Sur les terres inondées du haut delta, au Sénégal, la colère gronde: "Depuis quelques mois, nous observons un regain d'intérêt pour nos terres, des acheteurs s'emparent de très grandes surfaces acquises avec des facilités dérangeantes, dans la zone du lac de Guiers, par exemple", affirme Ndiogou Fall, sénégalais et président exécutif de la Roppa: Réseau des organisations paysannes et des producteurs d'Afrique de l'Ouest.

"Nous condamnons vigoureusement les multinationales ou pays acheteurs, parce qu'ils ne se préoccupent pas du tout de la demande locale." Et d'ajouter: "Si on prive les paysans de leurs champs, tout peut arriver." Au Soudan, alors que le pays se dit prêt à vendre pour un milliard de dollars de terres, Penny Ferguson, du Programme alimentaire mondial (PAM) des Nations unies, rappelle l'état précaire dans lequel se trouve le pays, notamment au Darfour: "Une opération d'urgence a été lancée en 2008 pour aider 5 millions de personnes à se nourrir."

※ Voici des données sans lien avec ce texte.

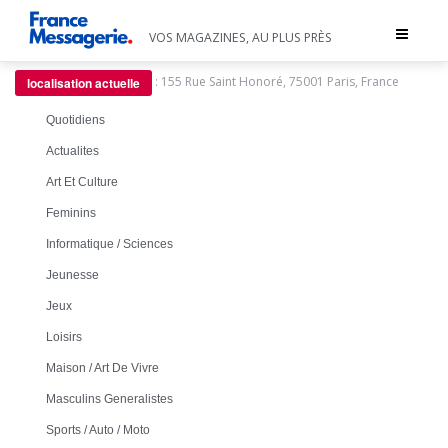
Toggle
VOS MAGAZINES, AU PLUS PRÈS
navigat
:
155 Rue Saint Honoré, 75001 Paris, France
localisation actuelle
Quotidiens
Actualites
Art Et Culture
Feminins
Informatique / Sciences
Jeunesse
Jeux
Loisirs
Maison / Art De Vivre
Masculins Generalistes
Sports / Auto / Moto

En France, les associations commencent tout juste à s'inquiéter de ces mouvements. Seule la Confédération paysanne s'en alarme: "Les achats de terre par des capitaux étrangers signifient que des agriculteurs seront expulsés car, dans les pays d'Afrique, le droit de propriété n'est pas sécurisé comme en Occident", prévient Nicolas Duntze, membre du comité national de la Confédération paysanne. Le syndicat agricole compte brandir l'idée de "souveraineté alimentaire" pour défendre la cause des fermiers africains menacés. Elaboré par la fédération mondiale Via Campesina en 1996, ce concept désigne le droit des Etats et des citoyens à disposer de leur politique agricole : priorité aux espèces locales, libre choix des cultures, sécurité de la propriété foncière... "Il pourrait servir de base juridique pour s'opposer aux ventes effectuées", imagine Nicolas Duntze.

A l'inverse, Lorenzo Cotula, de l'Institut international pour l'environnement et le développement (IIED), basé à Londres, ne condamne pas ces transactions. Ce spécialiste de l'Afrique de l'Ouest espère seulement qu'elles seront mieux réglementées à l'avenir: "Le phénomène peut perdurer si le pétrole continue de générer autant de cash dans le Golfe. Mais la protection sociale devra être renforcée. Le Mozambique fait déjà des efforts dans ce sens, favorisant le dialogue entre acheteurs et locaux." Mais on reste loin de l'option optimale: offrir des indemnisations pour chaque expropriation et associer les agriculteurs locaux au partage des profits.